> Directions for this task
Transcribe, verbatim, every line from the start of the entries through the line that contains "Image resolution: width=786"; include both boundary lines and omit all others.

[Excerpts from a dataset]
Segment Open

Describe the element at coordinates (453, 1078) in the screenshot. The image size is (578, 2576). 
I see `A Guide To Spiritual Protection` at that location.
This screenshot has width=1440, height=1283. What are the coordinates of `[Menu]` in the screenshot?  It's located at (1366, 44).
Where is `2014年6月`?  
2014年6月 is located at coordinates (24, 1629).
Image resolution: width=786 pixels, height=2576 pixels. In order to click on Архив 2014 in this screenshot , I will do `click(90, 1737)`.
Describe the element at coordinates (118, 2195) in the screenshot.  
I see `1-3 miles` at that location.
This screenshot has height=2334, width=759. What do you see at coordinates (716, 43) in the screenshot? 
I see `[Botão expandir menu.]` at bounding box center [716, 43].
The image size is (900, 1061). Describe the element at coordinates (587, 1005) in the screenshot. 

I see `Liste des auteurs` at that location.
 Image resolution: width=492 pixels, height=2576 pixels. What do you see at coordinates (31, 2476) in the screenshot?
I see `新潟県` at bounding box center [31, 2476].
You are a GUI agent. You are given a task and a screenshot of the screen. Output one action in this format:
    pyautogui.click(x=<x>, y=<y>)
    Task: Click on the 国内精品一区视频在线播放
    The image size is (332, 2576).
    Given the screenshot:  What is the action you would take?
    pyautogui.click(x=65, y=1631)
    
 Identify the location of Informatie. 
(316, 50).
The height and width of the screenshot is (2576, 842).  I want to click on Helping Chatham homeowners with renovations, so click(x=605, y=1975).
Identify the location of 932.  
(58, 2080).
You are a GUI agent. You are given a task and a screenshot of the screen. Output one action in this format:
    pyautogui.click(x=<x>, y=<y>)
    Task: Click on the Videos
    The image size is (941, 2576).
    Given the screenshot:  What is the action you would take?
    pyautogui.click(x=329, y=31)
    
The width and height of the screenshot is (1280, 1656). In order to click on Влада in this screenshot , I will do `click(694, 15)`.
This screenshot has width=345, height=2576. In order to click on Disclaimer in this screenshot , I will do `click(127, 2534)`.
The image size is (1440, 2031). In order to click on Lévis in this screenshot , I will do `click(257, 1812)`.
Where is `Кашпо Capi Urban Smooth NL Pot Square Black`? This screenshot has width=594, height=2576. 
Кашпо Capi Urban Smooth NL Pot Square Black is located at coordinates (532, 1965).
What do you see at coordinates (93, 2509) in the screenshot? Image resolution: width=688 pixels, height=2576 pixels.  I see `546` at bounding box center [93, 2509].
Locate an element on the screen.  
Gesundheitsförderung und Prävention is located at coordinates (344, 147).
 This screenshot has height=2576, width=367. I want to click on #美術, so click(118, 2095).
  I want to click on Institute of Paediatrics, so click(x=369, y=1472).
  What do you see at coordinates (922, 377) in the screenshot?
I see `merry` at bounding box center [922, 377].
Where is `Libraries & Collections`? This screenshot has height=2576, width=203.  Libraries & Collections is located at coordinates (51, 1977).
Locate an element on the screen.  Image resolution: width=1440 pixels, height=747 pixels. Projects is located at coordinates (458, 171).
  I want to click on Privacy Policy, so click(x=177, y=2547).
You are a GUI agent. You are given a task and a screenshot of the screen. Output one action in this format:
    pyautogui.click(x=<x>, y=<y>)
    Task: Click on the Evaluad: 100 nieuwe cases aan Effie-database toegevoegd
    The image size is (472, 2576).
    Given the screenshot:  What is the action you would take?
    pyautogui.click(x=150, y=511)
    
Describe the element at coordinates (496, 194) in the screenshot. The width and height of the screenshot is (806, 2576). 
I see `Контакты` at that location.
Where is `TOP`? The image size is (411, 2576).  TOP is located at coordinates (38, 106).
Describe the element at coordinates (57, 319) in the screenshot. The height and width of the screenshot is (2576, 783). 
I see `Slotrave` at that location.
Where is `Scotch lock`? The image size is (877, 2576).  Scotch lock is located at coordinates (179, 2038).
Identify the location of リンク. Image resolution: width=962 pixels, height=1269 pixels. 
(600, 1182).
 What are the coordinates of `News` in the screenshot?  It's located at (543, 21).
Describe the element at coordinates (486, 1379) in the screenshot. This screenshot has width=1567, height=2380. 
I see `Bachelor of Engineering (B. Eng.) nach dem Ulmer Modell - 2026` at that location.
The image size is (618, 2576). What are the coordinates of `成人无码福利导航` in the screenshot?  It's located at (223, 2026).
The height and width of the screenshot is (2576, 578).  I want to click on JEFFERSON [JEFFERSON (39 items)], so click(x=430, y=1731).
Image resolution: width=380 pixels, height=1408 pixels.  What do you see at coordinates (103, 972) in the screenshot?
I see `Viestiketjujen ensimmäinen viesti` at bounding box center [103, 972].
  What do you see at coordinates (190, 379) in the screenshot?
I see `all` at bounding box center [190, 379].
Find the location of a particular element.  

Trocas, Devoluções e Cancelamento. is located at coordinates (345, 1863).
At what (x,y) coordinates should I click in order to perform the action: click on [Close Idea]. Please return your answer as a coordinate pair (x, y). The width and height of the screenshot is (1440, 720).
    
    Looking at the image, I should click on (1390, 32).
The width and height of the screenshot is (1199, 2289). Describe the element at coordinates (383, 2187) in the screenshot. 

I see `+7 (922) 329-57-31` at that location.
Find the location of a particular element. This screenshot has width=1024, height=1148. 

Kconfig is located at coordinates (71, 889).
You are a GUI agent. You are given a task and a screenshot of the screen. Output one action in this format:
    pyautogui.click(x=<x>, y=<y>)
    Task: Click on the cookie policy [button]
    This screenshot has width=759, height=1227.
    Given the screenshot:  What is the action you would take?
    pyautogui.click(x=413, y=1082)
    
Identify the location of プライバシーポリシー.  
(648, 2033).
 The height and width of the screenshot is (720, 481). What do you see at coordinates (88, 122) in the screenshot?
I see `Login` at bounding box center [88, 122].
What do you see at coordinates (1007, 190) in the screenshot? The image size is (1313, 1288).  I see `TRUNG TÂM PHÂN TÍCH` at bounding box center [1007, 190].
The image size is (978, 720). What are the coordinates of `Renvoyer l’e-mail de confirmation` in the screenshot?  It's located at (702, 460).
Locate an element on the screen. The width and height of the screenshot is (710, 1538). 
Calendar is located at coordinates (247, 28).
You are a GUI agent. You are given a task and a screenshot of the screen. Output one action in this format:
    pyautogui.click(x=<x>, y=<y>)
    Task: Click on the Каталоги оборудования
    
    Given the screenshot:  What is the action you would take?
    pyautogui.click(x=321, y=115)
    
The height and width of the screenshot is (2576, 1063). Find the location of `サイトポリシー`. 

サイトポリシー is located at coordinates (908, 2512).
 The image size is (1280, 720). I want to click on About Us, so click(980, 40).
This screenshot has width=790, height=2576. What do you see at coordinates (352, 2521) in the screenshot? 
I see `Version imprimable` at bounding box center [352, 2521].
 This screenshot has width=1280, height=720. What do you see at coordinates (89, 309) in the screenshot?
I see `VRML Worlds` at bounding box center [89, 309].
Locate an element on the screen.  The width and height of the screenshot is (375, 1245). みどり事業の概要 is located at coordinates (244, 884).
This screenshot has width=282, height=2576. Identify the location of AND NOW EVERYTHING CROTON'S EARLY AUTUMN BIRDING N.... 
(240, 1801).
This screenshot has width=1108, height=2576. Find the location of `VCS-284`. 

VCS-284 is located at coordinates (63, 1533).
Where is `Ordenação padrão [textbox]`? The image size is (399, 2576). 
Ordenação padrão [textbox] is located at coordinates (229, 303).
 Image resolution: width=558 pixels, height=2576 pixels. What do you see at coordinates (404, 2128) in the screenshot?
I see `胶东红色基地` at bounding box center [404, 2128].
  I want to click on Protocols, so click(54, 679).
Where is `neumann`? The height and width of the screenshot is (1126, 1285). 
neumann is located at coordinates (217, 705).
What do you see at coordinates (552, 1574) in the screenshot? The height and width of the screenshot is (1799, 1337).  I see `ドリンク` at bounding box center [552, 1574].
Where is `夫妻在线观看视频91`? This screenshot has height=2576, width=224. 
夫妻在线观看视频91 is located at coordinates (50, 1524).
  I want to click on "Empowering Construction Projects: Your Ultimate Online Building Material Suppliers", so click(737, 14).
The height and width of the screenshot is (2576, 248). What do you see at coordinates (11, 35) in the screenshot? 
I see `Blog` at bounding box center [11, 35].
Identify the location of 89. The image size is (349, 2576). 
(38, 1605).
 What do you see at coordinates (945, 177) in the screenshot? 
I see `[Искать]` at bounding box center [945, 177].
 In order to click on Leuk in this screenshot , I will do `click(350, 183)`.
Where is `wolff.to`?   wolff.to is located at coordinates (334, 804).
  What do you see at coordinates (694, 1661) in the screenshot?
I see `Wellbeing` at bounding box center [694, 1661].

Segment Closed

> Completed exercise
Describe the element at coordinates (453, 1078) in the screenshot. The image size is (578, 2576). 
I see `A Guide To Spiritual Protection` at that location.
This screenshot has width=1440, height=1283. What are the coordinates of `[Menu]` in the screenshot?  It's located at (1366, 44).
Where is `2014年6月`?  
2014年6月 is located at coordinates (24, 1629).
Image resolution: width=786 pixels, height=2576 pixels. In order to click on Архив 2014 in this screenshot , I will do `click(90, 1737)`.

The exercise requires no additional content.